Fourteen Years of Archaeological and Heritage Research in the Iringa Region, Tanzania

A new study details 67 sites spanning from the Early Stone Age to the recent past

May 22, 2020
Ulonge Korongo, with a typical pot shard scatter
Matunguu Korongo, and a cache of handaxes

The Iringa region of Tanzania is famous among archaeologists for the Acheulean site Isimila, and among historians as the stronghold where Chief Mkwawa led the Hehe resistance against German colonial forces in the 1890s. However, research over the past 14 years reveals that Iringa’s rich archaeological record is not limited to these two distant points in time, but spans the period from the Stone Age into the recent past. A new article published in African Archaeological Review summarizes the results of research by the Iringa Region Archaeological Project (IRAP). IRAP is based at the University of Alberta, Canada, under the direction of Dr. Pamela Willoughby. Dr. Jennifer Midori Miller of the Department of Archaeology, Max Planck Institute for the Science of Human History, is the lead author of the study.

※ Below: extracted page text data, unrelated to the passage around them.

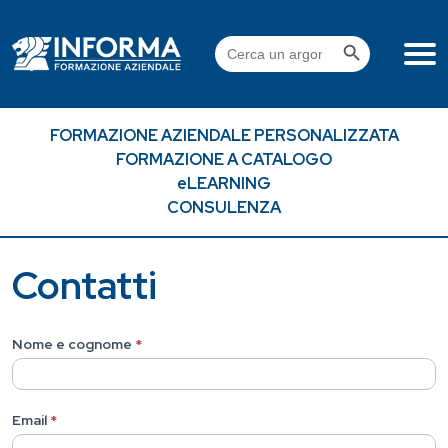
Skip
to
Search Button
Search
content
for:
FORMAZIONE AZIENDALE PERSONALIZZATA
FORMAZIONE A CATALOGO
eLEARNING
CONSULENZA
Contatti
Contattaci
Nome e cognome
*
Email
*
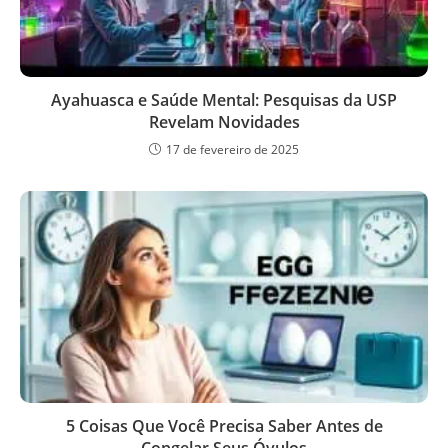
Ayahuasca e Saúde Mental: Pesquisas da USP
Revelam Novidades
17 de fevereiro de 2025
5 Coisas Que Você Precisa Saber Antes de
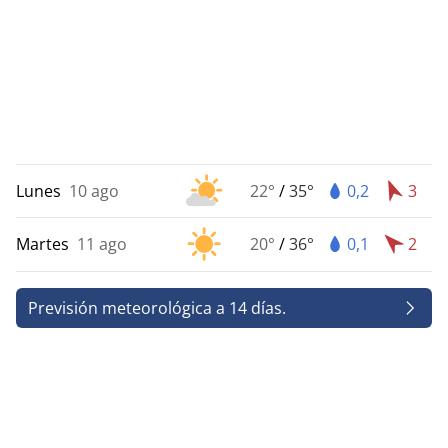
Lunes
10 ago
22°
/
35°
0,2
3
Martes
11 ago
20°
/
36°
0,1
2
Previsión meteorológica a 14 días.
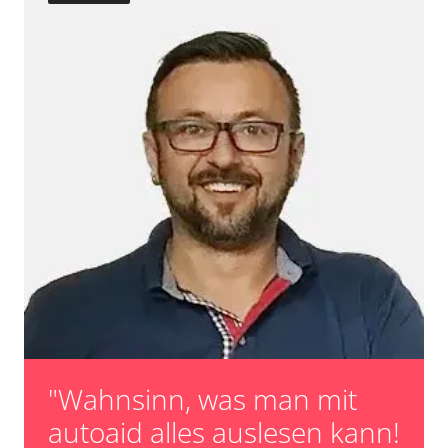
"Wahnsinn, was man mit
autoaid alles auslesen kann!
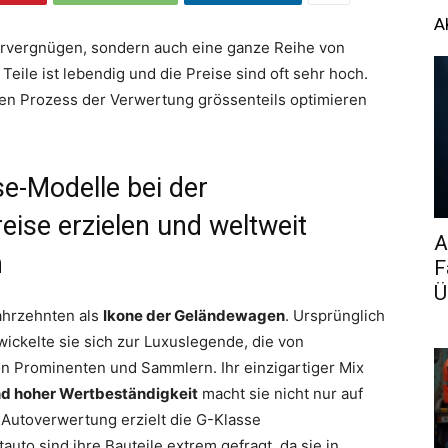
A
hrvergnügen, sondern auch eine ganze Reihe von
 Teile ist lebendig und die Preise sind oft sehr hoch.
den Prozess der Verwertung grössenteils optimieren
e-Modelle bei der
ise erzielen und weltweit
A
n
F
Ü
Jahrzehnten als
Ikone der Geländewagen
. Ursprünglich
twickelte sie sich zur Luxuslegende, die von
n Prominenten und Sammlern. Ihr einzigartiger Mix
und hoher Wertbeständigkeit
macht sie nicht nur auf
Autoverwertung erzielt die G-Klasse
auto sind ihre Bauteile extrem gefragt, da sie in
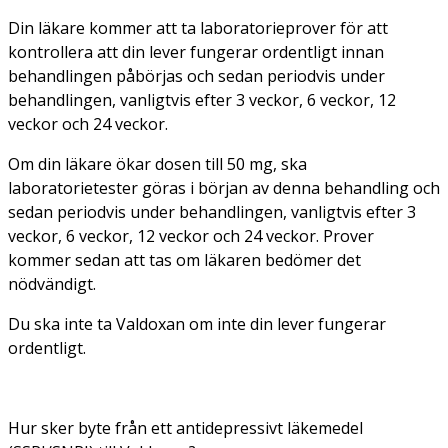
Din läkare kommer att ta laboratorieprover för att
kontrollera att din lever fungerar ordentligt innan
behandlingen påbörjas och sedan periodvis under
behandlingen, vanligtvis efter 3 veckor, 6 veckor, 12
veckor och 24 veckor.
Om din läkare ökar dosen till 50 mg, ska
laboratorietester göras i början av denna behandling och
sedan periodvis under behandlingen, vanligtvis efter 3
veckor, 6 veckor, 12 veckor och 24 veckor. Prover
kommer sedan att tas om läkaren bedömer det
nödvändigt.
Du ska inte ta Valdoxan om inte din lever fungerar
ordentligt.
Hur sker byte från ett antidepressivt läkemedel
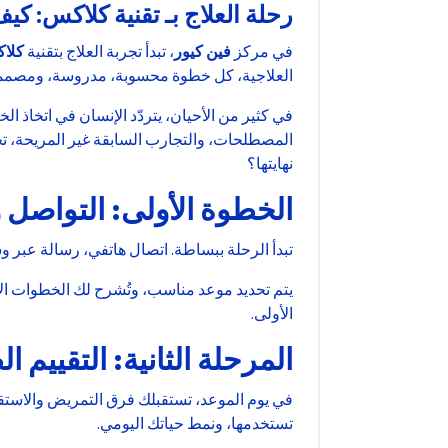
رحلة العلاج بـ تقنية كلاكس: كيف
في مركز
فين كيور
، تبدأ تجربة العلاج بتقنية
كلا
العلاجية، كل خطوة محسوبة، مدروسة، ومصممة ب
في كثير من الأحيان، يتردّد الإنسان في اتخاذ ال
المصطلحات، والتجارب السابقة غير المريحة، تجعل
نهايتها؟
الخطوة الأولى: التواصل 
تبدأ الرحلة ببساطة. اتصال هاتفي، رسالة عبر و
يتم تحديد موعد مناسب، وتُشرح لك الخطوات ال
الأولى.
المرحلة الثانية: التقييم 
في يوم الموعد، تستقبلك فرق التمريض والاستقب
تستخدمها، ونمط حياتك اليومي.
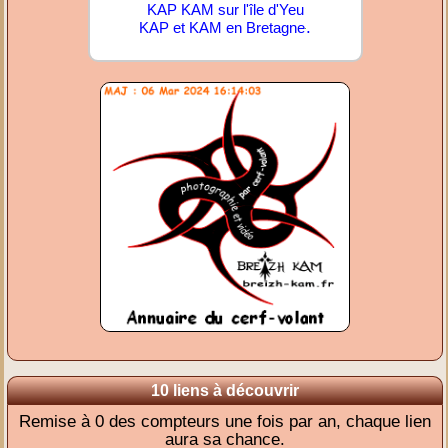
KAP KAM sur l'île d'Yeu
.
KAP et KAM en Bretagne
10 liens à découvrir
Remise à 0 des compteurs une fois par an, chaque lien
aura sa chance.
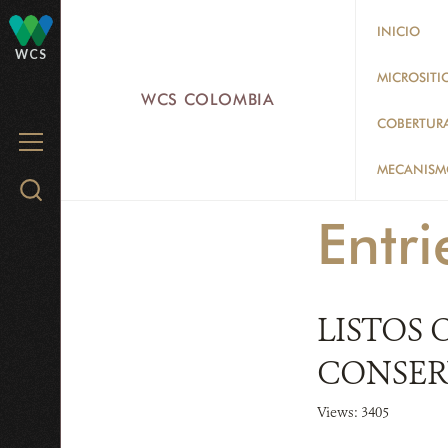
Skip
INICIO
to
WCS
main
MICROSITI
WCS COLOMBIA
content
COBERTUR
MENU
MECANISMO
Search
WCS.org
Entri
LISTOS 
CONSER
Views: 3405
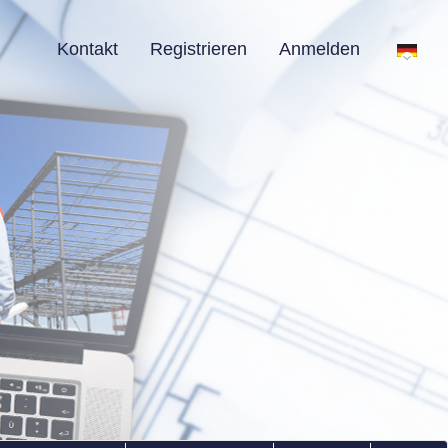
Kontakt
Registrieren
Anmelden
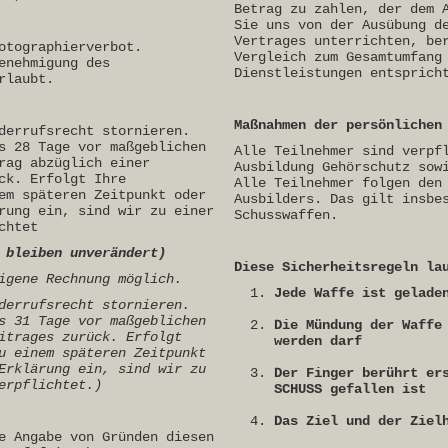
Betrag zu zahlen, der dem 
Sie uns von der Ausübung d
Vertrages unterrichten, be
otographierverbot.
Vergleich zum Gesamtumfang
enehmigung des
Dienstleistungen entsprich
rlaubt.
Maßnahmen der persönlichen
derrufsrecht stornieren.
s 28 Tage vor maßgeblichen
Alle Teilnehmer sind verpf
rag abzüglich einer
Ausbildung Gehörschutz sow
ck. Erfolgt Ihre
Alle Teilnehmer folgen den
em späteren Zeitpunkt oder
Ausbilders. Das gilt insbe
rung ein, sind wir zu einer
Schusswaffen.
chtet
 bleiben unverändert)
Diese Sicherheitsregeln la
igene Rechnung möglich.
Jede Waffe ist gelade
derrufsrecht stornieren.
s 31 Tage vor maßgeblichen
Die Mündung der Waffe
itrages zurück. Erfolgt
werden darf
u einem späteren Zeitpunkt
Erklärung ein, sind wir zu
Der Finger berührt er
erpflichtet.)
SCHUSS gefallen ist
Das Ziel und der Ziel
e Angabe von Gründen diesen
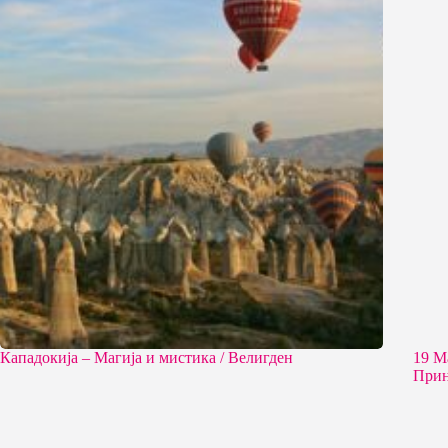
Кападокија – Магија и мистика / Велигден
19 М
Прин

Kihanga Korongo, with hammerstones

Since 2006, the IRAP team has recorded 67 sites, which only scratches the surface of the archaeological potential in the area. These sites, some of which were recorded in conjunction with local participants, have archaeological components characteristic of the Early, Middle, and Later Stone Age, the Iron Age, and the recent past. The scientists hope that this work inspires future research, tourism, and conservation efforts in the area.